Hamburger Staatsrätin zur Jugendhilfe: Kinder in Not nicht herumschieben
Senat will Drehtüreffekte beim Kinder- und Jugendnotdienst stoppen. Das Problem seien Kinder, die keinen Platz finden, sagt Staatsrätin Petra Lotzkat.
An Hamburgs KJND gibt es seit Jahren Kritik von verschiedenen Seiten. Als 2022 die Zahl der unbegleiteten minderjährigen Geflüchteten wieder anstieg, wurden auf einem Teil des Grundstücks Container aufgebaut. Nunmehr gibt es auf dem Areal mit der Notunterbringung für hier aufgewachsene Kinder, einem Mädchenhaus und der Erstaufnahme für Geflüchtete 155 Plätze, was sehr groß für eine Jugendhilfeeinrichtung ist.
Wie jüngst eine Anfrage der Linken zu Tage brachte, gab es im ersten Halbjahr 2024 dort rund 350 besondere Vorkommnisse, darunter etwa 70 Körperverletzungen und fünf Suizidversuche. „Die Lage ist katastrophal – und sie wird es auch bleiben, wenn nicht endlich etwas passiert“, sagte die Linken-Jugendpolitikerin Sabine Boeddinghaus.
Linke fordert Aufteilung auf mehrere Orte
Sie hatte im Herbst vergeblich beantragt, dass der KJND auf drei Standorte in der Großstadt Hamburg verteilt wird und sich dabei auch auf ein Forschungsprojekt aus den Jahren 2019 bis 2020 berufen, wonach der KJND „in seiner jetzigen Form geschlossen oder jedenfalls ganz neu konzipiert“ werden müsste.
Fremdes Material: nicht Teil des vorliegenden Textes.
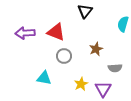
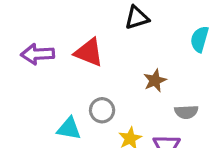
black triangle: (85, 11) -> (137, 18), turned 35
gray circle: (64, 56) -> (102, 110), moved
Sozial-Staatsrätin Petra Lotzkat, in der Behörde seit 2018 für die Jugendhilfe zuständig, kommt zu einer anderen Analyse: Die pauschale Kritik tue dem KJND unrecht. „Zum einen verlassen sehr viele in Obhut genommene Kinder den KJND sehr schnell wieder“, sagt Lotzkat. „Andere Kinder fühlen sich dort zum ersten Mal angenommen und wollen im Einzelfall dort sogar bleiben.“ Jährlich würden rund 1.400 Kinder und Jugendliche aus Hamburg in Obhut genommen, viele von ihnen im KJND – die rund 1.000 unbegleiteten, minderjährigen Flüchtlinge nicht eingerechnet. In den meisten Fällen blieben die Kinder nur kurze Zeit, bevor sie ein neues Zuhause fänden.
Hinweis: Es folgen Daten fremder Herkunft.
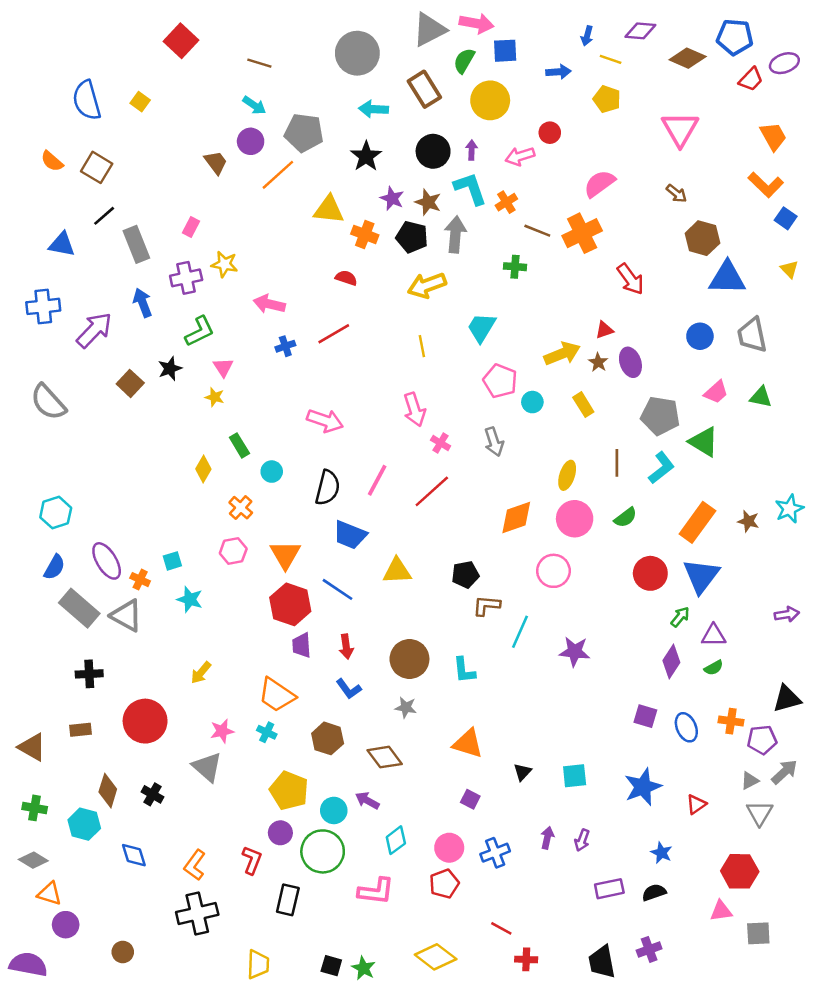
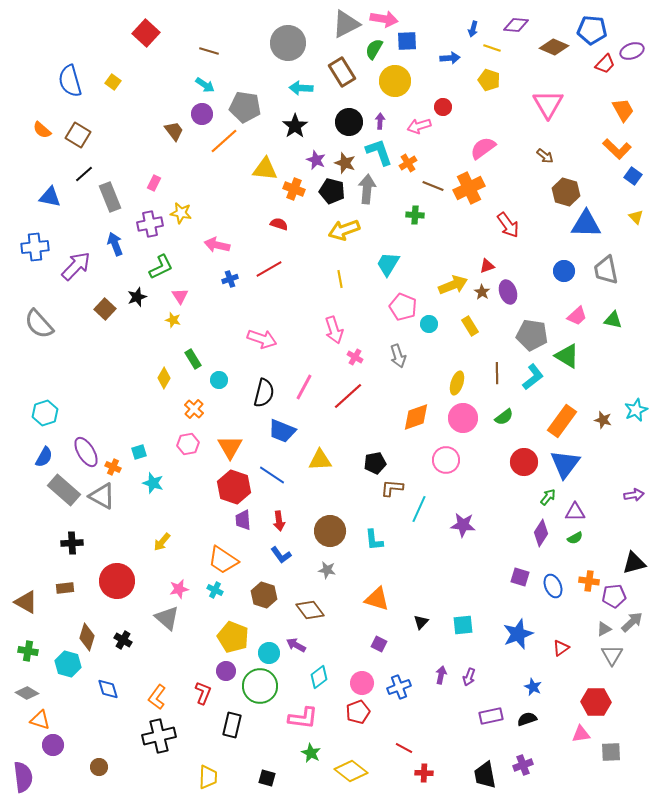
purple semicircle: (28, 964) -> (23, 777), turned 72
green star: (364, 968) -> (311, 753), moved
Doch es gebe eine Gruppe von Kindern, die schon mehrfach die Einrichtung wechseln mussten und die die Träger dem KJND dann wieder vor die Tür stellten. „Dieser Drehtüreffekt belastet die Kinder sehr. Sie haben jedes Mal die Erfahrung zu versagen“, sagt Lotzkat. Und es werde immer schwieriger, für sie eine Einrichtung zu finden. Erst recht, wenn, wie jüngst wieder, einzelne Kinder als besonders schwierig oder sogar gefährlich in der Presse vorgeführt würden.
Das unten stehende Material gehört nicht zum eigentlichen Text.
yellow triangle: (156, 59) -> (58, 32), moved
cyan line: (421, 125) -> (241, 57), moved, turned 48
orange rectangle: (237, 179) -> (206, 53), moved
Das Problem sei der Abfluss beim KJND, sagt Lotzkat. Um diesen zu verbessern, seien schon viele Maßnahmen ergriffen worden, die aber nicht ausreichten. Die Behörde wolle deshalb im Herbst auf die Träger der stationären Jugendhilfe zugehen und Vereinbarungen treffen, um solche Drehtüreffekte zu minimieren. „Wir könnten uns zum Beispiel darauf verständigen, dass ein Träger ein Kind erst dann wieder abgeben kann, wenn für das Kind ein neuer Ort gefunden wurde“, sagt die Staatsrätin.
Künftig Budgets statt Einzelfall-Finanzierung?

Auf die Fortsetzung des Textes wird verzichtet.